General Chemistry Ii Jasperse Acid Base Chemistry Extra Practice Problems

Mastering Acid-Base Chemistry: Strategic Practice Problems from Jasperse

Conquering acid-base chemistry in General Chemistry II often feels like moving from simple calculations to a complex, interconnected system of equilibria. While lectures and textbook examples provide the foundation, true mastery emerges through deliberate, varied practice. This article delivers a targeted set of extra practice problems inspired by the rigorous standards of texts like Jasperse’s Chemistry: The Central Science, designed to bridge the gap between conceptual understanding and confident problem-solving. These problems move beyond routine calculations to target common points of confusion, solidify your grasp of the Henderson-Hasselbalch equation, and prepare you for exam-style questions that test your ability to select the correct approach. By working through these scenarios with detailed solutions, you will build the analytical flexibility needed to tackle any acid-base system you encounter.

Foundational Concepts: Your Problem-Solving Toolkit

Before diving into the problems, ensure your toolkit is complete. Acid-base chemistry in General Chemistry II primarily revolves around aqueous equilibria involving weak acids (HA), weak bases (B), their conjugate partners (A⁻, BH⁺), and the ever-present autoionization of water (Kw = 1.0 x 10⁻¹⁴ at 25°C). The two most critical equations are:

1. For Weak Acids: HA ⇌ H⁺ + A⁻, with Ka = [H⁺][A⁻]/[HA]
2. For Weak Bases: B + H₂O ⇌ BH⁺ + OH⁻, with Kb = [BH⁺][OH⁻]/[B]
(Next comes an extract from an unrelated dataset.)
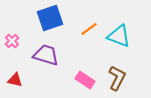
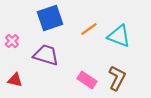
pink rectangle: moved 2 px right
The Henderson-Hasselbalch equation (pH = pKa + log([A⁻]/[HA]) for acids, pOH = pKb + log([BH⁺]/[B]) for bases) is your shortcut for buffer calculations. Remember the 5% approximation: when [HA]₀/Ka > 100 for acids or [B]₀/Ka > 100 for bases (using the other equilibrium constant), you can often simplify by neglecting x. For strong acids/bases, dissociate completely and consider dilution effects. Always check if water’s contribution (10⁻⁷ M H⁺ or OH⁻) is significant—this is crucial for very dilute solutions of strong acids/bases or solutions of very weak acids/bases.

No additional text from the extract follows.